FRC: 115 MDAs submit audited financial statements

The Financial Reporting Council of Nigeria (FRC) has issued new reporting guidelines to enable firms respond to prudential considerations in various sectors.

A total of 115 public sector entities, comprising government parastatals, agencies and business entities, filed their annual financial statements (AFS) with the Financial Reporting Council of Nigeria (FRC) between December 2020 and October 25, 2021.

The executive secretary of the FRC, Shuaibu Ahmed, gave the figure on Tuesday in Abuja at the opening session of a national learning and development programme on accounting and financial reporting in the public sector.

Ahmed warned government entities that have not filed their audited financial statements to do so as the Council had begun imposing fines and penalties in line with the provisions of the FRC Act and its extant rules.

He lamented that based on the review of these audited financial statements filed with the FRC, financial reporting in the public sector is fraught with challenges and issues to which the learning programme is designed to address.

He said, “Our various engagements with the National Assembly further expose the lingering issues of late submission of financial reports by MDAs, lack of proper treatments of accounting issues, poor disclosures.

“Public sector entities play a pivotal role in the national economy as a major driver of productive activities and the largest single business entity.

“As a bedrock of the economy, the importance of financial reporting quality in the national economy cannot be overemphasized.

“Credible financial reports are no doubt germane as they not only support efficient decision making by those charged with governance but also boost the perception index of the country and by extension, enhancing Foreign Direct Investments (FDIs) and Foreign Portfolio Investments (FPIs) as veritable tools and catalysts for the nation’s economic growth.”

He stated that public sector entities are expected to provide financial information that are not only timely but are accurate and useful to evaluate government performance as a bastion of public accountability and stewardship.

He called on the National Assembly to make it a rule that the budget proposals of Public Sector Entities in default of filing their AFS of the previous year should not be considered and approved for the coming year.

Ahmed added, “Let me use this opportunity to stress the importance of timely preparation, audit and filing of AFS and also warn against unnecessary delay in this respect.

“A situation where critical institutions of Government, some of them apex regulatory bodies, are 2 to 3 years behind in releasing their audited financial statements should not and will no longer be tolerated going forward.

“I want to therefore call on the National Assembly to make it a rule that the budget proposals of Public Sector Entities in default of filing their AFS of the previous year would not be considered and approved for the coming year.

“We at the FRC have resolved to set a good example by ensuring that our 2021 AFS are prepared, audited and filed within 2 months after the end of the 2021 Financial Year.”

The minister of industry, trade and investment, Niyi Adebayo, said a major challenge of financial reporting by public sector entities is the poor knowledge and application of accounting standards.

For a public sector entity to keep proper accounts, he said full professional knowledge of the International Public Sector Accounting Standards is a basic requirement.

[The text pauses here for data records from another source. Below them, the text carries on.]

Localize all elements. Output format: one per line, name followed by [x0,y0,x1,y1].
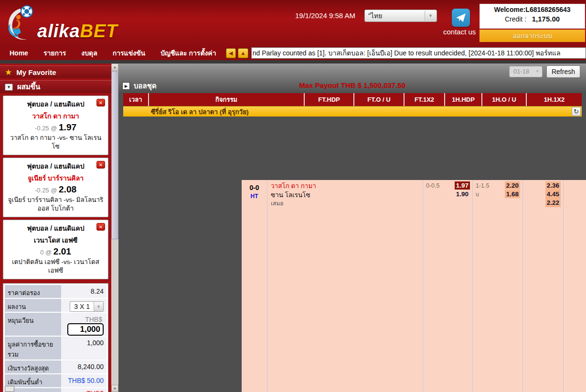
parlay-header[interactable]: ▼ ผสมขึ้น [0,80,111,93]
language-select[interactable]: "ไทย ▼ [364,10,437,22]
bet-odds: 1.97 [59,122,76,132]
header-datetime: 19/1/2024 9:58 AM [295,11,355,20]
my-favorite-label: My Favorite [16,68,56,76]
bet-slip: ฟุตบอล / แฮนดิแคป✕วาสโก ดา กามา-0.25 @ 1… [3,95,108,155]
page: alikaBET 19/1/2024 9:58 AM "ไทย ▼ contac… [0,0,586,392]
collapse-icon[interactable]: ▼ [5,84,13,91]
currency-label: THB$ [85,316,102,323]
bet-pick-team: เวนาโดส เอฟซี [6,235,105,245]
result-select[interactable]: 3 X 1▼ [70,301,104,312]
title-row: ▶ บอลชุด Max Payout THB $ 1,500,037.50 [118,79,586,92]
telegram-icon[interactable] [452,9,470,27]
ft-hdp-cell: 0-0.51.971.90 [423,180,473,392]
collapsed-panel-icon[interactable] [5,386,14,392]
bet-slips: ฟุตบอล / แฮนดิแคป✕วาสโก ดา กามา-0.25 @ 1… [0,95,111,279]
bet-form: ราคาต่อรอง8.24ผลงาน3 X 1▼หมุนเวียนTHB$มู… [3,283,108,392]
credit-line: Credit : 1,175.00 [480,15,585,23]
divider-strip [0,60,586,64]
bet-category: ฟุตบอล / แฮนดิแคป [27,100,84,108]
nav-item-home[interactable]: Home [0,49,36,57]
close-icon[interactable]: ✕ [96,161,105,169]
sidebar: ★ My Favorite ▼ ผสมขึ้น ฟุตบอล / แฮนดิแค… [0,64,111,392]
col-header-activity: กิจกรรม [149,93,305,106]
bet-pick-team: วาสโก ดา กามา [6,111,105,121]
ft-1x2-cell: 2.364.452.22 [523,180,564,392]
play-icon[interactable]: ▶ [122,82,130,90]
form-value-cell: 8,240.00 [61,360,107,373]
close-icon[interactable]: ✕ [96,223,105,231]
bet-slip: ฟุตบอล / แฮนดิแคป✕จูเนียร์ บาร์รานคิลา-0… [3,158,108,217]
ft-hdp-line: 0-0.5 [426,181,445,190]
close-icon[interactable]: ✕ [96,99,105,106]
chevron-down-icon: ▼ [533,67,542,76]
ft-1x2-odds[interactable]: 4.45 [547,190,559,199]
form-row: ผลงาน3 X 1▼ [5,299,107,312]
chevron-down-icon[interactable]: ▼ [425,11,436,21]
ft-ou-odds[interactable]: 2.20 [505,181,520,190]
bet-line: -0.25 @ 1.97 [6,122,105,133]
1h-hdp-cell [564,180,586,392]
date-filter-select[interactable]: 01-18 ▼ [509,66,543,77]
scrollbar-thumb[interactable] [111,71,118,239]
activity-cell: วาสโก ดา กามาซาน โลเรนโซเสมอ [267,180,423,392]
ft-ou-odds[interactable]: 1.68 [505,190,520,198]
league-refresh-icon[interactable]: ↻ [572,107,581,116]
form-label: หมุนเวียน [5,313,61,336]
nav-item-matches[interactable]: การแข่งขัน [105,48,153,58]
filter-row: 01-18 ▼ Refresh [118,64,586,79]
ft-hdp-odds[interactable]: 1.90 [455,190,470,198]
draw-label[interactable]: เสมอ [271,200,423,208]
account-panel: Welcome:L68168265643 Credit : 1,175.00 [479,4,585,29]
nav-item-balance[interactable]: งบดุล [74,48,105,58]
logout-button[interactable]: ออกจากระบบ [479,30,585,42]
ft-1x2-odds[interactable]: 2.36 [547,181,559,190]
col-header-ft-1x2: FT.1X2 [405,93,445,106]
form-value: 8.24 [91,287,104,295]
announcement-ticker: nd Parlay counted as [1]. บาสเก็ตบอล: [เ… [251,47,586,59]
scroll-down-icon[interactable]: ▼ [111,385,118,392]
form-value-cell: THB$90,002.00 [61,388,107,392]
contact-us-label[interactable]: contact us [443,28,476,36]
form-row: มูลค่าการซื้อขายรวม1,000 [5,337,107,360]
form-row: เดิมพันขั้นต่ำTHB$ 50.00 [5,374,107,387]
my-favorite-header[interactable]: ★ My Favorite [0,65,111,78]
form-label: ผลงาน [5,299,61,312]
nav-item-list[interactable]: รายการ [36,48,74,58]
col-header-1h-1x2: 1H.1X2 [527,93,582,106]
odds-table-header: เวลา กิจกรรม FT.HDP FT.O / U FT.1X2 1H.H… [123,93,582,106]
form-value: 8,240.00 [78,363,104,371]
ft-ou-under-marker: u [476,190,495,199]
bet-line: 0 @ 2.01 [6,246,105,257]
ft-1x2-odds[interactable]: 2.22 [547,199,559,207]
scroll-up-icon[interactable]: ▲ [111,64,118,71]
away-team[interactable]: ซาน โลเรนโซ [271,191,423,200]
logo-icon [6,3,36,45]
ticker-left-arrow-icon[interactable]: ◀ [226,48,236,58]
form-row: หมุนเวียนTHB$ [5,313,107,336]
refresh-button[interactable]: Refresh [546,65,580,78]
form-value-cell: THB$ [61,313,107,336]
result-select-value: 3 X 1 [70,303,94,310]
header: alikaBET 19/1/2024 9:58 AM "ไทย ▼ contac… [0,0,586,46]
page-title: บอลชุด [134,80,157,92]
bet-slip-head: ฟุตบอล / แฮนดิแคป✕ [6,99,105,109]
bet-odds: 2.01 [53,246,71,256]
col-header-time: เวลา [123,93,149,106]
logo: alikaBET [6,2,149,45]
form-label: เงินรางวัลสูงสุด [5,360,61,373]
bet-handicap: -0.25 @ [35,125,59,132]
sidebar-scrollbar[interactable]: ▲ ▼ [111,64,118,392]
ft-hdp-odds[interactable]: 1.97 [455,181,470,190]
bet-slip: ฟุตบอล / แฮนดิแคป✕เวนาโดส เอฟซี0 @ 2.01เ… [3,220,108,279]
nav-item-account-settings[interactable]: บัญชีและ การตั้งค่า [153,48,224,58]
stake-input[interactable] [67,323,104,336]
form-value: 1,000 [87,339,104,347]
ticker-up-arrow-icon[interactable]: ▲ [238,48,248,58]
form-label: มูลค่าการซื้อขายรวม [5,337,61,360]
home-team[interactable]: วาสโก ดา กามา [271,181,423,191]
col-header-1h-hdp: 1H.HDP [445,93,482,106]
credit-label: Credit : [505,15,526,23]
ft-ou-line: 1-1.5 [476,181,495,190]
odds-table: เวลา กิจกรรม FT.HDP FT.O / U FT.1X2 1H.H… [123,93,582,392]
chevron-down-icon[interactable]: ▼ [94,302,103,311]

He said, “This program is therefore essential for government agencies and I commend both FRC and the Office of the Accountant General of The Federation for the creation of this forum.

“I have been informed that the Financial Reporting Council of Nigeria has carried out a review of some of the financial statements filed with them by a number of public sector entities and a lot has been revealed.

“It has been observed that there is a lack of proper understanding of the requirements for credible financial reporting in the public sector.

“Some public sector entities still use the Statement of Accounting Standards (SAS) issued by the defunct Nigerian Accounting Standards Board (NASB) as their reporting framework while others use a number of other formats.

“This lack of uniformity hinders credible financial reporting and makes comparability difficult.”

He described the capacity-building programme as FRC’s contribution to Nigeria’s economic development.

The minister explained that since the advent of the COVID-19 pandemic, Nigeria has had to dramatically reduce all non-essential spending, adding that the assurance of sound and accurate financial reporting will go a long way in ensuring government funds are appropriately utilised.